• [Task to carry out]
Your copy should match the records below word for word and contain no pictures.

Saved entries
↓

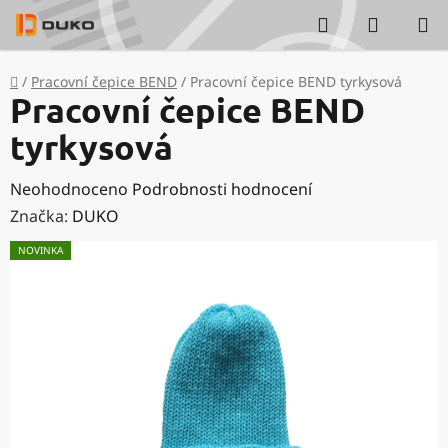
Přejít
Hledat
NÁKUP
na
KOŠÍK
obsah
Domů
/
Pracovní čepice BEND
/
Pracovní čepice BEND tyrkysová
Pracovní čepice BEND
tyrkysová
Průměrné
Neohodnoceno
Podrobnosti hodnocení
hodnocení
Značka:
DUKO
produktu
NOVINKA
je
0,0
z
5
hvězdiček.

↑

• [Answer section]
Přejít
Hledat
NÁKUP
na
KOŠÍK
obsah
Domů
/
Pracovní čepice BEND
/
Pracovní čepice BEND tyrkysová
Pracovní čepice BEND
tyrkysová
Průměrné
Neohodnoceno
Podrobnosti hodnocení
hodnocení
Značka:
DUKO
produktu
NOVINKA
je
0,0
z
5
hvězdiček.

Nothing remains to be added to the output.